- **Work to complete**
Reproduce the records that follow in full, excluding any picture they contain.

Transcribed page contents
####################

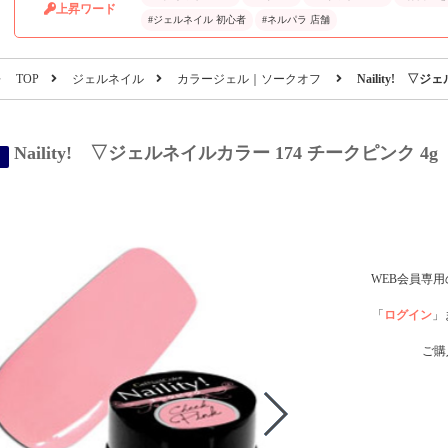
上昇ワード
#ジェルネイル 初心者
#ネルパラ 店舗
TOP
ジェルネイル
カラージェル｜ソークオフ
Naility! ▽
Naility! ▽ジェルネイルカラー 174 チークピンク 4g
WEB会員専
「
ログイン
」
ご購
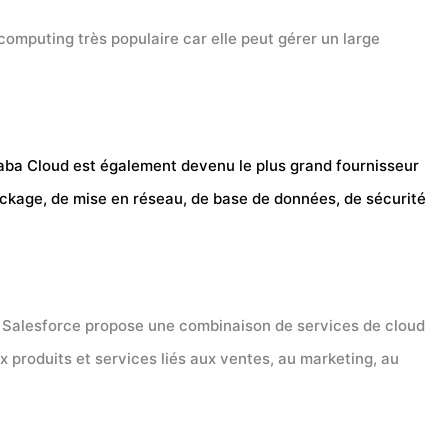
omputing très populaire car elle peut gérer un large
ibaba Cloud est également devenu le plus grand fournisseur
ockage, de mise en réseau, de base de données, de sécurité
, Salesforce propose une combinaison de services de cloud
ux produits et services liés aux ventes, au marketing, au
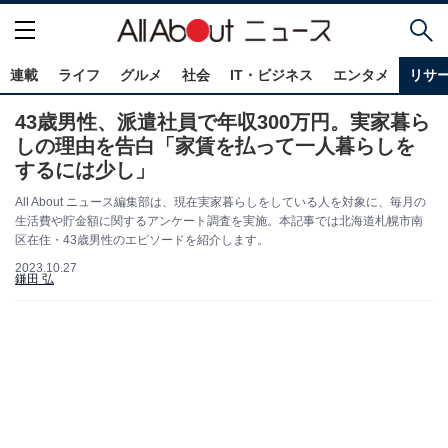
連載
ライフ
グルメ
社会
IT・ビジネス
エンタメ
リサ
43歳男性、派遣社員で年収300万円。実家暮ら
しの理由を告白「家賃を払って一人暮らしを
するには少し」
All About ニュース編集部は、現在実家暮らしをしている人を対象に、毎月の
生活費や貯金額に関するアンケート調査を実施。本記事では北海道札幌市南
区在住・43歳男性のエピソードを紹介します。
2023.10.27
鎌田 弘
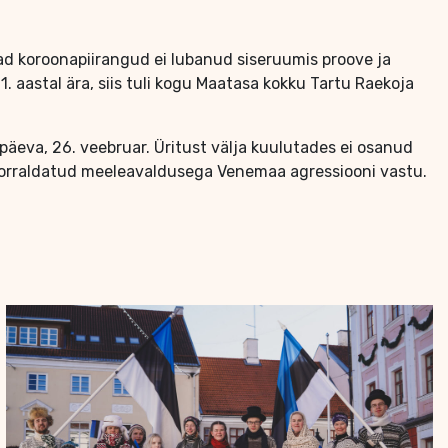
vad koroonapiirangud ei lubanud siseruumis proove ja
21. aastal ära, siis tuli kogu Maatasa kokku Tartu Raekoja
epäeva, 26. veebruar. Üritust välja kuulutades ei osanud
l korraldatud meeleavaldusega Venemaa agressiooni vastu.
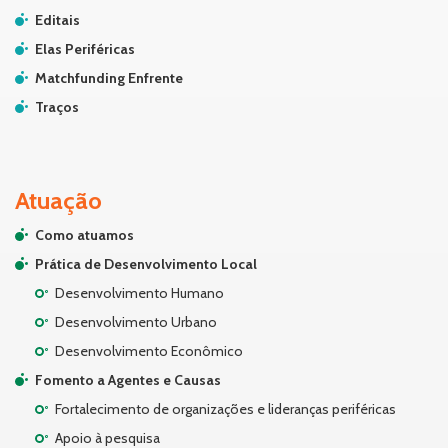
Editais
Elas Periféricas
Matchfunding Enfrente
Traços
Atuação
Como atuamos
Prática de Desenvolvimento Local
Desenvolvimento Humano
Desenvolvimento Urbano
Desenvolvimento Econômico
Fomento a Agentes e Causas
Fortalecimento de organizações e lideranças periféricas
Apoio à pesquisa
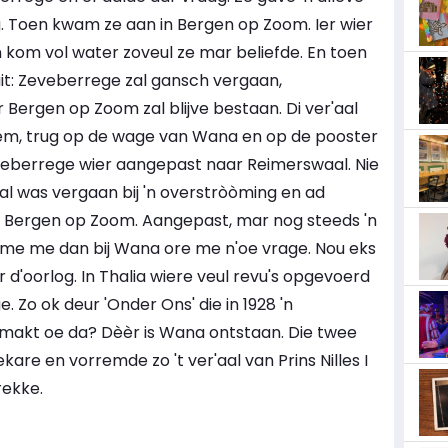
g. Toen kwam ze aan in Bergen op Zoom. Ier wier
 kom vol water zoveul ze mar beliefde. En toen
it: Zeveberrege zal gansch vergaan,
 Bergen op Zoom zal blijve bestaan. Di ver'aal
rem, trug op de wage van Wana en op de pooster
Zeveberrege wier aangepast naar Reimerswaal. Nie
l was vergaan bij 'n overstròòming en ad
è Bergen op Zoom. Aangepast, mar nog steeds 'n
mme me dan bij Wana ore me n'oe vrage. Nou eks
r d'oorlog. In Thalia wiere veul revu's opgevoerd
. Zo ok deur 'Onder Ons' die in 1928 'n
 smakt oe da? Dèèr is Wana ontstaan. Die twee
ekare en vorremde zo 't ver'aal van Prins Nilles I
rekke.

####################

- **Completed task**
上昇ワード
#ジェルネイル 初心者
#ネルパラ 店舗
TOP
ジェルネイル
カラージェル｜ソークオフ
Naility! ▽
Naility! ▽ジェルネイルカラー 174 チークピンク 4g
WEB会員専
「
ログイン
」
ご購
omputing très populaire car elle peut gérer un large
ibaba Cloud est également devenu le plus grand fournisseur
ockage, de mise en réseau, de base de données, de sécurité
, Salesforce propose une combinaison de services de cloud
ux produits et services liés aux ventes, au marketing, au
連載
ライフ
グルメ
社会
IT・ビジネス
エンタメ
リサ
43歳男性、派遣社員で年収300万円。実家暮ら
しの理由を告白「家賃を払って一人暮らしを
するには少し」
All About ニュース編集部は、現在実家暮らしをしている人を対象に、毎月の
生活費や貯金額に関するアンケート調査を実施。本記事では北海道札幌市南
区在住・43歳男性のエピソードを紹介します。
2023.10.27
鎌田 弘
vad koroonapiirangud ei lubanud siseruumis proove ja
21. aastal ära, siis tuli kogu Maatasa kokku Tartu Raekoja
epäeva, 26. veebruar. Üritust välja kuulutades ei osanud
l korraldatud meeleavaldusega Venemaa agressiooni vastu.
Editais
Elas Periféricas
Matchfunding Enfrente
Traços
Atuação
Como atuamos
Prática de Desenvolvimento Local
Desenvolvimento Humano
Desenvolvimento Urbano
Desenvolvimento Econômico
Fomento a Agentes e Causas
Fortalecimento de organizações e lideranças periféricas
Apoio à pesquisa
g. Toen kwam ze aan in Bergen op Zoom. Ier wier
 kom vol water zoveul ze mar beliefde. En toen
it: Zeveberrege zal gansch vergaan,
 Bergen op Zoom zal blijve bestaan. Di ver'aal
rem, trug op de wage van Wana en op de pooster
Zeveberrege wier aangepast naar Reimerswaal. Nie
l was vergaan bij 'n overstròòming en ad
è Bergen op Zoom. Aangepast, mar nog steeds 'n
mme me dan bij Wana ore me n'oe vrage. Nou eks
r d'oorlog. In Thalia wiere veul revu's opgevoerd
. Zo ok deur 'Onder Ons' die in 1928 'n
 smakt oe da? Dèèr is Wana ontstaan. Die twee
ekare en vorremde zo 't ver'aal van Prins Nilles I
rekke.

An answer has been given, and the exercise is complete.